ISSN : 2349-3917
Veenu Kaur*
ICAR- Central Institute of Agricultural Engineering, Bhopal, Madhya Pradesh India
Received date: September 13, 2022, Manuscript No. IPACSIT-22-15215; Editor assigned date: September 15, 2022, PreQC No. IPACSIT-22-15215 (PQ); Reviewed date: September 22, 2022, QC No IPACSIT-22-15215; Revised date: September 29, 2022, Manuscript No. IPACSIT-22-15215(R); Published date: October 15, 2022, DOI: 10.36648/ 2349-3917.10.10.5
Citation: Kaur V (2022) State-of-The-Art Computer Vision Technologies Based On Deep Learning That Can Assist Farmers in Operations. Am J Compt Sci Inform Technol Vol. 10 Iss No.10:005.

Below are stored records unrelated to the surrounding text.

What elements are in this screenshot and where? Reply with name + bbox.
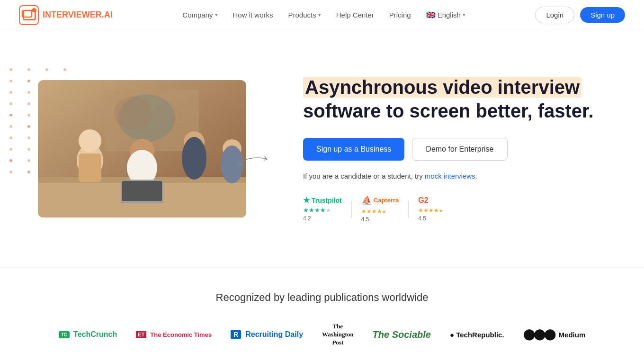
navbar: INTERVIEWER.AI Company ▾ How it works Pr…	[0, 0, 644, 30]
trustpilot-score: 4.2	[303, 215, 311, 222]
logo-text: INTERVIEWER.AI	[43, 10, 113, 20]
g2-stars: ★★★★★	[418, 206, 443, 214]
hero-photo	[38, 80, 246, 217]
nav-help-center[interactable]: Help Center	[336, 11, 374, 19]
hero-content: Asynchronous video interview software to…	[265, 75, 606, 223]
sociable-logo: The Sociable	[373, 329, 431, 340]
trustpilot-stars: ★★★★★	[303, 206, 331, 214]
logo[interactable]: INTERVIEWER.AI	[19, 5, 113, 25]
nav-pricing[interactable]: Pricing	[389, 11, 411, 19]
nav-actions: Login Sign up	[535, 7, 625, 23]
publications-section: Recognized by leading publications world…	[0, 267, 644, 362]
chevron-down-icon: ▾	[463, 12, 465, 18]
chevron-down-icon: ▾	[215, 12, 218, 18]
nav-company[interactable]: Company ▾	[182, 11, 217, 19]
g2-score: 4.5	[418, 215, 426, 222]
logo-icon	[19, 5, 39, 25]
medium-logo: ⬤⬤⬤ Medium	[523, 328, 586, 341]
washington-post-logo: TheWashingtonPost	[322, 323, 353, 347]
login-button[interactable]: Login	[535, 7, 574, 23]
svg-rect-15	[122, 181, 162, 201]
publications-title: Recognized by leading publications world…	[19, 291, 625, 304]
capterra-stars: ★★★★★	[361, 207, 386, 215]
g2-rating: G2 ★★★★★ 4.5	[418, 196, 443, 222]
chevron-down-icon: ▾	[318, 12, 321, 18]
techrepublic-logo: ● TechRepublic.	[450, 331, 504, 339]
signup-business-button[interactable]: Sign up as a Business	[303, 138, 404, 161]
trustpilot-rating: ★ Trustpilot ★★★★★ 4.2	[303, 196, 342, 222]
svg-point-10	[79, 129, 101, 152]
capterra-logo: ⛵ Capterra	[361, 195, 399, 206]
svg-point-6	[114, 97, 152, 130]
svg-rect-1	[33, 9, 36, 12]
trustpilot-logo: ★ Trustpilot	[303, 196, 342, 205]
demo-enterprise-button[interactable]: Demo for Enterprise	[412, 138, 507, 161]
hero-section: Asynchronous video interview software to…	[0, 30, 644, 267]
techcrunch-logo: TC TechCrunch	[59, 330, 117, 339]
svg-rect-0	[22, 10, 32, 17]
publications-logos: TC TechCrunch ET The Economic Times R Re…	[19, 323, 625, 362]
signup-button[interactable]: Sign up	[580, 7, 625, 23]
g2-logo: G2	[418, 196, 428, 205]
candidate-text: If you are a candidate or a student, try…	[303, 172, 606, 180]
rating-divider	[351, 200, 352, 217]
hero-buttons: Sign up as a Business Demo for Enterpris…	[303, 138, 606, 161]
hero-image-container	[38, 80, 265, 217]
economic-times-logo: ET The Economic Times	[136, 331, 212, 338]
svg-rect-11	[79, 154, 101, 182]
capterra-rating: ⛵ Capterra ★★★★★ 4.5	[361, 195, 399, 223]
nav-how-it-works[interactable]: How it works	[233, 11, 273, 19]
hero-image	[38, 80, 246, 217]
recruiting-daily-logo: R Recruiting Daily	[231, 330, 303, 339]
svg-point-17	[182, 137, 206, 180]
svg-point-2	[31, 9, 34, 12]
mock-interviews-link[interactable]: mock interviews	[425, 172, 475, 180]
nav-products[interactable]: Products ▾	[288, 11, 321, 19]
hero-title: Asynchronous video interview software to…	[303, 75, 606, 123]
rating-divider-2	[408, 200, 409, 217]
capterra-score: 4.5	[361, 216, 369, 223]
ratings-section: ★ Trustpilot ★★★★★ 4.2 ⛵ Capterra ★★★★★ …	[303, 195, 606, 223]
nav-links: Company ▾ How it works Products ▾ Help C…	[182, 10, 465, 19]
nav-language[interactable]: 🇬🇧 English ▾	[426, 10, 465, 19]
flag-icon: 🇬🇧	[426, 10, 436, 19]
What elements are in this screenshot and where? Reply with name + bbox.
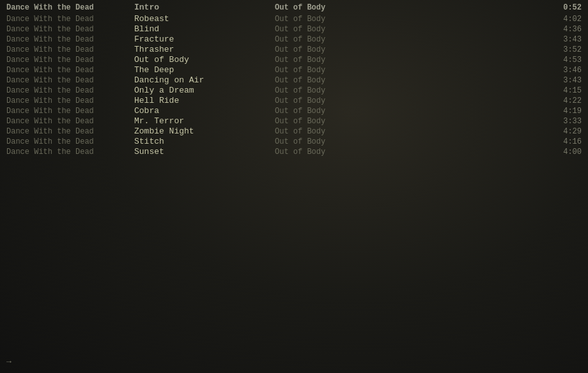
track-artist: Dance With the Dead xyxy=(6,147,134,157)
track-album: Out of Body xyxy=(275,14,543,24)
track-duration: 4:22 xyxy=(543,96,582,106)
track-album: Out of Body xyxy=(275,106,543,116)
track-album: Out of Body xyxy=(275,126,543,137)
track-album: Out of Body xyxy=(275,116,543,126)
track-row[interactable]: Dance With the DeadCobraOut of Body4:19 xyxy=(0,106,588,116)
track-row[interactable]: Dance With the DeadRobeastOut of Body4:0… xyxy=(0,14,588,24)
track-title: Sunset xyxy=(134,147,275,157)
track-duration: 3:43 xyxy=(543,75,582,86)
track-album: Out of Body xyxy=(275,75,543,86)
track-row[interactable]: Dance With the DeadStitchOut of Body4:16 xyxy=(0,137,588,147)
track-list-header: Dance With the Dead Intro Out of Body 0:… xyxy=(0,3,588,13)
track-row[interactable]: Dance With the DeadMr. TerrorOut of Body… xyxy=(0,116,588,126)
track-title: Stitch xyxy=(134,137,275,147)
track-duration: 4:16 xyxy=(543,137,582,147)
track-row[interactable]: Dance With the DeadOut of BodyOut of Bod… xyxy=(0,55,588,65)
header-artist: Dance With the Dead xyxy=(6,3,134,13)
track-row[interactable]: Dance With the DeadZombie NightOut of Bo… xyxy=(0,126,588,137)
track-row[interactable]: Dance With the DeadDancing on AirOut of … xyxy=(0,75,588,86)
track-artist: Dance With the Dead xyxy=(6,86,134,96)
track-artist: Dance With the Dead xyxy=(6,14,134,24)
track-title: Hell Ride xyxy=(134,96,275,106)
track-artist: Dance With the Dead xyxy=(6,137,134,147)
track-title: Zombie Night xyxy=(134,126,275,137)
track-album: Out of Body xyxy=(275,34,543,45)
track-row[interactable]: Dance With the DeadThrasherOut of Body3:… xyxy=(0,45,588,55)
track-title: Out of Body xyxy=(134,55,275,65)
track-title: Mr. Terror xyxy=(134,116,275,126)
track-artist: Dance With the Dead xyxy=(6,24,134,34)
track-row[interactable]: Dance With the DeadThe DeepOut of Body3:… xyxy=(0,65,588,75)
track-duration: 4:15 xyxy=(543,86,582,96)
track-artist: Dance With the Dead xyxy=(6,106,134,116)
track-title: Dancing on Air xyxy=(134,75,275,86)
track-album: Out of Body xyxy=(275,45,543,55)
track-artist: Dance With the Dead xyxy=(6,116,134,126)
track-album: Out of Body xyxy=(275,137,543,147)
track-row[interactable]: Dance With the DeadBlindOut of Body4:36 xyxy=(0,24,588,34)
track-title: Cobra xyxy=(134,106,275,116)
header-duration: 0:52 xyxy=(543,3,582,13)
track-duration: 3:52 xyxy=(543,45,582,55)
track-album: Out of Body xyxy=(275,96,543,106)
track-artist: Dance With the Dead xyxy=(6,45,134,55)
track-artist: Dance With the Dead xyxy=(6,34,134,45)
track-artist: Dance With the Dead xyxy=(6,75,134,86)
track-duration: 4:29 xyxy=(543,126,582,137)
arrow-indicator: → xyxy=(6,357,12,367)
track-duration: 4:02 xyxy=(543,14,582,24)
track-artist: Dance With the Dead xyxy=(6,65,134,75)
track-list: Dance With the Dead Intro Out of Body 0:… xyxy=(0,0,588,160)
track-title: Fracture xyxy=(134,34,275,45)
track-artist: Dance With the Dead xyxy=(6,96,134,106)
track-album: Out of Body xyxy=(275,65,543,75)
track-duration: 3:43 xyxy=(543,34,582,45)
track-title: Blind xyxy=(134,24,275,34)
track-artist: Dance With the Dead xyxy=(6,126,134,137)
track-title: The Deep xyxy=(134,65,275,75)
track-title: Thrasher xyxy=(134,45,275,55)
track-title: Robeast xyxy=(134,14,275,24)
track-album: Out of Body xyxy=(275,147,543,157)
track-album: Out of Body xyxy=(275,24,543,34)
track-row[interactable]: Dance With the DeadFractureOut of Body3:… xyxy=(0,34,588,45)
track-duration: 4:53 xyxy=(543,55,582,65)
header-title: Intro xyxy=(134,3,275,13)
track-artist: Dance With the Dead xyxy=(6,55,134,65)
header-album: Out of Body xyxy=(275,3,543,13)
track-duration: 4:00 xyxy=(543,147,582,157)
track-duration: 3:33 xyxy=(543,116,582,126)
track-album: Out of Body xyxy=(275,86,543,96)
track-duration: 3:46 xyxy=(543,65,582,75)
track-row[interactable]: Dance With the DeadHell RideOut of Body4… xyxy=(0,96,588,106)
track-row[interactable]: Dance With the DeadSunsetOut of Body4:00 xyxy=(0,147,588,157)
track-title: Only a Dream xyxy=(134,86,275,96)
track-album: Out of Body xyxy=(275,55,543,65)
track-duration: 4:36 xyxy=(543,24,582,34)
track-row[interactable]: Dance With the DeadOnly a DreamOut of Bo… xyxy=(0,86,588,96)
track-duration: 4:19 xyxy=(543,106,582,116)
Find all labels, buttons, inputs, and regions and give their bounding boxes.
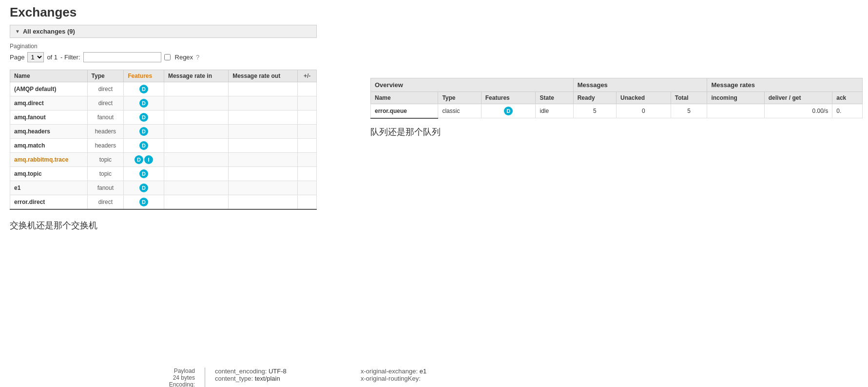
q-col-incoming: incoming: [707, 92, 764, 104]
message-payload-section: Payload 24 bytes Encoding: string conten…: [10, 368, 244, 387]
exchange-row-rate-out: [229, 195, 298, 210]
exchange-row-rate-out: [229, 125, 298, 139]
q-col-total: Total: [671, 92, 707, 104]
exchange-row-plus-minus: [298, 153, 317, 167]
exchange-row-features: D: [124, 125, 164, 139]
exchange-row-type: fanout: [87, 181, 124, 195]
exchange-row-name: amq.headers: [10, 125, 88, 139]
regex-label: Regex: [175, 54, 193, 61]
exchange-row-name: error.direct: [10, 195, 88, 210]
payload-label: Payload: [156, 368, 195, 374]
all-exchanges-header[interactable]: ▼ All exchanges (9): [10, 25, 317, 38]
page-select[interactable]: 1: [27, 52, 44, 62]
exchange-row-rate-out: [229, 181, 298, 195]
exchange-row-rate-in: [164, 195, 228, 210]
exchange-row-rate-in: [164, 181, 228, 195]
q-col-ready: Ready: [573, 92, 616, 104]
queue-row-type: classic: [438, 104, 481, 118]
exchange-row-rate-in: [164, 125, 228, 139]
page-title: Exchanges: [10, 5, 858, 20]
col-plus-minus[interactable]: +/-: [298, 70, 317, 82]
exchanges-table: Name Type Features Message rate in Messa…: [10, 70, 317, 210]
exchange-row-name: amq.topic: [10, 167, 88, 181]
queues-table: Overview Messages Message rates Name Typ…: [370, 78, 863, 119]
col-rate-out: Message rate out: [229, 70, 298, 82]
exchange-row-plus-minus: [298, 111, 317, 125]
exchange-row-rate-out: [229, 82, 298, 96]
payload-size: 24 bytes: [156, 374, 195, 381]
field-label-type: content_type:: [215, 375, 255, 382]
col-features: Features: [124, 70, 164, 82]
exchange-row-features: D: [124, 195, 164, 210]
q-col-name: Name: [371, 92, 438, 104]
exchange-row-type: topic: [87, 167, 124, 181]
exchange-row-name: amq.match: [10, 139, 88, 153]
exchange-row-type: fanout: [87, 111, 124, 125]
exchange-row-type: direct: [87, 82, 124, 96]
exchange-row-name: amq.direct: [10, 96, 88, 111]
queue-row-name[interactable]: error.queue: [371, 104, 438, 118]
exchange-row-name[interactable]: amq.rabbitmq.trace: [10, 153, 88, 167]
x-exchange-label: x-original-exchange:: [361, 368, 420, 375]
col-rate-in: Message rate in: [164, 70, 228, 82]
filter-input[interactable]: [83, 52, 161, 62]
field-content-type: content_type: text/plain: [215, 375, 312, 382]
exchange-row-features: D: [124, 96, 164, 111]
exchange-row-features: D: [124, 167, 164, 181]
exchange-row-features: DI: [124, 153, 164, 167]
exchange-row-type: topic: [87, 153, 124, 167]
exchange-row-plus-minus: [298, 125, 317, 139]
exchange-row-rate-in: [164, 82, 228, 96]
exchange-row-rate-in: [164, 167, 228, 181]
q-col-ack: ack: [832, 92, 863, 104]
exchange-row-features: D: [124, 139, 164, 153]
queues-panel: Overview Messages Message rates Name Typ…: [370, 78, 863, 138]
exchange-row-plus-minus: [298, 167, 317, 181]
q-col-deliver-get: deliver / get: [764, 92, 832, 104]
queue-row-features: D: [481, 104, 536, 118]
all-exchanges-label: All exchanges (9): [23, 28, 75, 35]
group-overview: Overview: [371, 78, 574, 92]
x-original-routing-key: x-original-routingKey:: [361, 375, 426, 382]
of-1-text: of 1: [47, 54, 58, 61]
exchange-row-rate-out: [229, 153, 298, 167]
exchange-row-rate-in: [164, 139, 228, 153]
queue-row-total: 5: [671, 104, 707, 118]
pagination-label: Pagination: [10, 43, 858, 50]
regex-checkbox[interactable]: [164, 54, 171, 60]
filter-label: - Filter:: [60, 54, 80, 61]
queue-row-ready: 5: [573, 104, 616, 118]
col-name: Name: [10, 70, 88, 82]
x-original-exchange: x-original-exchange: e1: [361, 368, 426, 375]
exchange-row-type: direct: [87, 195, 124, 210]
x-fields-section: x-original-exchange: e1 x-original-routi…: [361, 368, 426, 382]
exchange-row-plus-minus: [298, 139, 317, 153]
queue-row-incoming: [707, 104, 764, 118]
col-type: Type: [87, 70, 124, 82]
exchange-comment: 交换机还是那个交换机: [10, 220, 858, 231]
group-message-rates: Message rates: [707, 78, 863, 92]
exchange-row-plus-minus: [298, 96, 317, 111]
page-text: Page: [10, 54, 24, 61]
exchange-row-name: e1: [10, 181, 88, 195]
q-col-type: Type: [438, 92, 481, 104]
field-value-encoding: UTF-8: [269, 368, 287, 375]
q-col-unacked: Unacked: [617, 92, 671, 104]
x-exchange-value: e1: [420, 368, 426, 375]
queue-row-ack: 0.: [832, 104, 863, 118]
exchange-row-rate-in: [164, 153, 228, 167]
exchange-row-rate-out: [229, 167, 298, 181]
queue-row-state: idle: [536, 104, 573, 118]
exchange-row-rate-out: [229, 111, 298, 125]
exchange-row-plus-minus: [298, 195, 317, 210]
question-icon[interactable]: ?: [196, 54, 199, 61]
exchange-row-plus-minus: [298, 82, 317, 96]
q-col-state: State: [536, 92, 573, 104]
exchange-row-plus-minus: [298, 181, 317, 195]
bottom-section: Payload 24 bytes Encoding: string conten…: [10, 368, 858, 387]
q-col-features: Features: [481, 92, 536, 104]
exchange-row-features: D: [124, 111, 164, 125]
exchange-row-name: amq.fanout: [10, 111, 88, 125]
message-fields-section: content_encoding: UTF-8 content_type: te…: [205, 368, 312, 387]
queue-row-deliver-get: 0.00/s: [764, 104, 832, 118]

The agricultural sector is undergoing a rapid digital transformation and gaining strength on the foundation of cutting-edge strategies like artificial intelligence and related technologies. Deep learning-based computer vision, which is at the heart of artificial intelligence, makes it possible for various agricultural tasks to be carried out automatically and precisely, making smart agriculture a reality. Non-contact and effective technology-driven solutions in agriculture are made possible by computer vision methods and high-quality image acquisition with remote cameras. This review contributes to the development of cutting-edge deep learning-based computer vision technologies that can aid farmers in everything from land preparation to harvesting. In addition, this study identifies the obstacles that prevent the solutions from being implemented in real time in the farmer's field. The overall result suggests that convolutional neural networks are the foundation of modern computer vision approaches, and that the various architectures of these networks offer high-quality solutions with high precision and accuracy for a variety of agricultural activities. However, real-time solutions and the use of a high-quality dataset are what make the computer vision approach successful.
The current state of precision agriculture aims to define the decision support system for farm management by simultaneously preserving the resources used and optimizing output. Constructively pointing out that data-driven farming, which can boost productivity, efficiency, and profits, must be used to address the emerging trend toward food security. Technology intervention is necessary because of the major issues like food demand, labor shortage, water shortage, climate change, and rising energy demands. At this point, primary validation is required for the opportunity presented by smart agriculture, which includes digital agriculture, precision agriculture, and modern agricultural practices. The traditional information and knowledge management system for collecting and monitoring agricultural data is time-consuming, error-prone, and laborious. Smart agriculture is primarily based on three platforms: science, innovation, and ICT (Information and Communication Technology). Smart agriculture can take advantage of cutting-edge technologies like the Internet of Things, machine learning, cloud computing, blockchain, and other similar ones to make the farming sector smarter. As a result, the technological advancements in remote sensing, digital applications, sensors, advanced imaging systems, cloud data storage, and intelligent data analysis employing decision support systems must be effectively utilized and take advantage of these opportunities to enhance food production and address the upcoming challenges in this sector. Computer vision has two distinct but intertwined objectives. Computer vision aims to create autonomous systems that can perform tasks that frequently human visual systems are unable to perform, while computer vision aims to represent the human visual system using computational models in biological science.
Algorithms for detecting basic shapes like edges, curves, and corners were the primary focus of early computer vision research. Gray level segmentation was used in image processing prior to the advent of deep learning, but it was not robust enough to represent complex classes. Artificial neural networks, which outperform conventional approaches to image processing in terms of performance and accuracy, play a significant role in today's computer vision algorithms. Multiple processing layers can learn and infer complex patterns using computation models based on deep learning, mimicking the human brain. In fact, these activities serve as the foundation for modeling and automating agricultural tasks like weed detection, disease identification, yield estimation, and so on. The rise of deep learning and computer vision over the past few years has made it possible to automate traditional agricultural practices. The various applications of deep learning-based computer vision in agriculture have been extensively discussed in this paper. In particular, the paper focuses on seven distinct application areas, including yield estimation, weed management, livestock management, soil analysis, irrigation management, plant health analysis, and seed quality analysis. Survey of the use of profound advancing especially, the evaluation and arranging of water assets uncovered that the water area would keep on embracing profound learning at a sped up rate, and it will assume a critical part in store for water-related research and the extensive variety of utilization regions. Numerous applications and research opportunities have emerged as a result of deep learning-powered technologies, all of which have the potential to alter hydrological science workflows. Recent advancements in algorithms for image classification, object detection, segmentation, and other aspects of deep learning-assisted image analysis, have expanded their use in a variety of agricultural pre- and post-harvest activities.